PostgreSQL is a remarkable database that effortlessly bridges the relational and NoSQL paradigms. Its jsonb data type is a shining example of this flexibility, allowing you to store and query structured data in JSON format while enjoying the benefits of a robust relational database.

Here’s why jsonb is a perfect fit for i18n:

  • Flexibility: Store translations in a single database field, eliminating the need for numerous locale-specific columns. This simplifies your database schema and makes it easier to add or modify translations.
  • Performance: jsonb offers exceptional performance for querying JSON data. PostgreSQL provides specialized operators and functions for efficiently extracting and manipulating data within jsonb fields. Additionally, you can create GIN (Generalized Inverted Index) indexes on jsonb columns to accelerate complex queries.
  • Ease of Use: PostgreSQL’s JSON functions streamline working with jsonb data. You can easily access specific elements, search for values, and modify JSON structures using intuitive SQL syntax.

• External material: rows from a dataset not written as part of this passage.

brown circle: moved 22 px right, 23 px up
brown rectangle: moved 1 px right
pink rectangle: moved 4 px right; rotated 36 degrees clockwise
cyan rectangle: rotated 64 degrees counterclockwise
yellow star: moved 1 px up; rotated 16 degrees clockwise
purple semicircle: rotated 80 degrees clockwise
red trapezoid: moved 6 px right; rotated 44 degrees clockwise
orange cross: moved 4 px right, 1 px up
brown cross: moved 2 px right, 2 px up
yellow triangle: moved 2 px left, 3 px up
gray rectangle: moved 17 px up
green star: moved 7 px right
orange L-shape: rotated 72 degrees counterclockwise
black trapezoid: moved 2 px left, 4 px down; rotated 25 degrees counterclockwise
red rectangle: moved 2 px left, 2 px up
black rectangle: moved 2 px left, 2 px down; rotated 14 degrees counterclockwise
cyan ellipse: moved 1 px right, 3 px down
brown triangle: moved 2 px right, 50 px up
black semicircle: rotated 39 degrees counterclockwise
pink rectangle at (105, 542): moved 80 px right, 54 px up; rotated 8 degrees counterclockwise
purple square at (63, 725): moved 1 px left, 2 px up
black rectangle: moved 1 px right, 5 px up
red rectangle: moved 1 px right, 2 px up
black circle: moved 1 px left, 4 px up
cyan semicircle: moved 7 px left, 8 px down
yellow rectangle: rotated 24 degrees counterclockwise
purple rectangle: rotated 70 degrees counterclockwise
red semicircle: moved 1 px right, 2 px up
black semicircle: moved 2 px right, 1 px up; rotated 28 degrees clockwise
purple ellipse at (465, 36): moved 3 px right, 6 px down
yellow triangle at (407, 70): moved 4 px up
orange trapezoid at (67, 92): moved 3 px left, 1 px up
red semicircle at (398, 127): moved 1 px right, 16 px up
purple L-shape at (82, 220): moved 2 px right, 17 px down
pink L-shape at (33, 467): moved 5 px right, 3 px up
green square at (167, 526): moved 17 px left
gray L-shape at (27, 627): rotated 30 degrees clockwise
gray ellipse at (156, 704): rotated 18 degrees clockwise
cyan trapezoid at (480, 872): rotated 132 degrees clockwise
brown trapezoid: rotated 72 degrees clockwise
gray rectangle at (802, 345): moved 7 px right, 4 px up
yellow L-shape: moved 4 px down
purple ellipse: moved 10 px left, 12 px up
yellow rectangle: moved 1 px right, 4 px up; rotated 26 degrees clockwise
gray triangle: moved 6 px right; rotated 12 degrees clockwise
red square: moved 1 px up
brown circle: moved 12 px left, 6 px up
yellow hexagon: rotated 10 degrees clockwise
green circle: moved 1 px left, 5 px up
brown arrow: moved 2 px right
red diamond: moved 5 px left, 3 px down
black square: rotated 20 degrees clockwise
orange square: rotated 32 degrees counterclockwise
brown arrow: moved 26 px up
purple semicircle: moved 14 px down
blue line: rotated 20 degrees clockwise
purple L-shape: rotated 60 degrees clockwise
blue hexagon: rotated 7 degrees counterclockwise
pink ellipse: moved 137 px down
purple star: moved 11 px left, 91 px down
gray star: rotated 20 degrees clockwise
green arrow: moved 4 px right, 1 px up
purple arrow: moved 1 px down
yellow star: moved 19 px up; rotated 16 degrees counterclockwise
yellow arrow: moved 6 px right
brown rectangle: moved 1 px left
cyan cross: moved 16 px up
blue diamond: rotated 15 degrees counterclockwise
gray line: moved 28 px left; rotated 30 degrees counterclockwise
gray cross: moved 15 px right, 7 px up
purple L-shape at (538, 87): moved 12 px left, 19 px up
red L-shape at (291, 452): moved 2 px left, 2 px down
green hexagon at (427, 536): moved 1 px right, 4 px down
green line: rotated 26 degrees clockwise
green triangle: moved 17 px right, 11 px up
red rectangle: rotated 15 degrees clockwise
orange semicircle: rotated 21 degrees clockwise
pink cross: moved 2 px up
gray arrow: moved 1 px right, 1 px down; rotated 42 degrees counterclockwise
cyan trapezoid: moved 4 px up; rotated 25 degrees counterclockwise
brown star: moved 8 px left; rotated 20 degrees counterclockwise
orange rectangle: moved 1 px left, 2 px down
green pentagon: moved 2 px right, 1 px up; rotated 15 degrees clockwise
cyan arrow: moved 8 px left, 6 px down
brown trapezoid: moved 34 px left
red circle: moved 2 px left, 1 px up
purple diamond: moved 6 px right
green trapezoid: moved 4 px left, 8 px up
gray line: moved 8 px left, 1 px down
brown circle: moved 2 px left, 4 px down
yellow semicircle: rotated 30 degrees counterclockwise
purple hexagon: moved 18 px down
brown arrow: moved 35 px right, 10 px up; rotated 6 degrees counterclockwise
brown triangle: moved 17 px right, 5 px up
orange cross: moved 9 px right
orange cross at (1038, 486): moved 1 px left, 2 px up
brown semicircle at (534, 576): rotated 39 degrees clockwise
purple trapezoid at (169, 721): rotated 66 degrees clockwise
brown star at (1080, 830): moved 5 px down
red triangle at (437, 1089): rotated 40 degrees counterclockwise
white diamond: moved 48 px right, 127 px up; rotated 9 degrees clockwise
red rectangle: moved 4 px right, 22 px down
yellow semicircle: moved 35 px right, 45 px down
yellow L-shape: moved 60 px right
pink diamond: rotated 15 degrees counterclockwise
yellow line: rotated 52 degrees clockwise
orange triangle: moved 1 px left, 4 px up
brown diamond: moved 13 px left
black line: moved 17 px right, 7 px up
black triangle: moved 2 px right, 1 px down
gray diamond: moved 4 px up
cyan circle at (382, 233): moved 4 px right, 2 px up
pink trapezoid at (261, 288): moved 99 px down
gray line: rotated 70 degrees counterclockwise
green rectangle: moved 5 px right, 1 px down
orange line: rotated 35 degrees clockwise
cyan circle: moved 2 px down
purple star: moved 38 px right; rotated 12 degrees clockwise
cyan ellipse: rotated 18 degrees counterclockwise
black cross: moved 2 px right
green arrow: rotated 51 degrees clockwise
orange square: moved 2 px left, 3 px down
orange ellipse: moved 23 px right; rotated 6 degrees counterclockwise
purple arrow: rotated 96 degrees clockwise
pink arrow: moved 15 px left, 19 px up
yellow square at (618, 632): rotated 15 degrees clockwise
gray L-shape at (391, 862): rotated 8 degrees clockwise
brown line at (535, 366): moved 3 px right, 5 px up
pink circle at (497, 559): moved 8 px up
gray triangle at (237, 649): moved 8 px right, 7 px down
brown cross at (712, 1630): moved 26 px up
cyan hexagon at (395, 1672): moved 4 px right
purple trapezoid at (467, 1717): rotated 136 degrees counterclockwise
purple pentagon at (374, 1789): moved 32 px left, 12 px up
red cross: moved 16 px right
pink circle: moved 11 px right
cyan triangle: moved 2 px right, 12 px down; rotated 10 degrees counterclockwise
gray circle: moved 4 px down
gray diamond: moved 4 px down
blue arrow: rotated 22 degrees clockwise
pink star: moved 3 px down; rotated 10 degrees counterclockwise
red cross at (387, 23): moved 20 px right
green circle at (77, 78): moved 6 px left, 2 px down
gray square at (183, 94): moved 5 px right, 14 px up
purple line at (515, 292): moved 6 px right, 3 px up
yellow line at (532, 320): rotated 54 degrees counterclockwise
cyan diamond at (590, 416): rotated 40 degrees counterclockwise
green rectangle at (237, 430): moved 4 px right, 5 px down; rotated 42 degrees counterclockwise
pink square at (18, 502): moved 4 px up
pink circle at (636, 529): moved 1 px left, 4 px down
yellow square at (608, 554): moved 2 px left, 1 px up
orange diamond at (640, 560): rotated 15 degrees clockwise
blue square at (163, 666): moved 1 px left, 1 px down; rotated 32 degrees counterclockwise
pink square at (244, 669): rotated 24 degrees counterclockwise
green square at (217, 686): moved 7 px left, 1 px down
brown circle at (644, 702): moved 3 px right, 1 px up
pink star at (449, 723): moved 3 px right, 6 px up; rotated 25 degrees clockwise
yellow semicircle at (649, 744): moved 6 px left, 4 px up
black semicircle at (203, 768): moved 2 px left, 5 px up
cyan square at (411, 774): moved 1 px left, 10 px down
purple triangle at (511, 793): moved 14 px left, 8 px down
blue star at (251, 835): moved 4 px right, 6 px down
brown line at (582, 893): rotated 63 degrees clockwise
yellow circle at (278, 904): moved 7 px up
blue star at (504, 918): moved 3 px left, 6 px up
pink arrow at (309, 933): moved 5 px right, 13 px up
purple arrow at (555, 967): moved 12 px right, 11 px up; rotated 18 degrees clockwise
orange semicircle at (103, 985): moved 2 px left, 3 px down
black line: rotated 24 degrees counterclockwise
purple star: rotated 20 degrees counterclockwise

Designing Your i18n Data Model

Let’s imagine a versatile translation system for a content-driven application, such as a blog platform. Our primary entity will be a BlogPost, which will store translations as JSON objects within a jsonb field called translations.

Example: Blog Post Entity

package entities

type BlogPost struct {
ID uuid.UUID `gorm:"primary_key;type:uuid"`
CreatedAt time.Time `gorm:"not null"`
UpdatedAt time.Time `gorm:"not null"`
Translations Translation[Content] `gorm:"type:jsonb"`
// ... other fields (e.g., author, categories)
}

type Content struct {
Title string `json:"title"`
Slug string `json:"slug"`
Description string `json:"description"`
Body string `json:"body"`
}

In this model, the translations field will store a map-like structure where keys represent locales (e.g., "en", "fr", "es") and values are Content structs containing the translated title, slug, description, and body of the blog post.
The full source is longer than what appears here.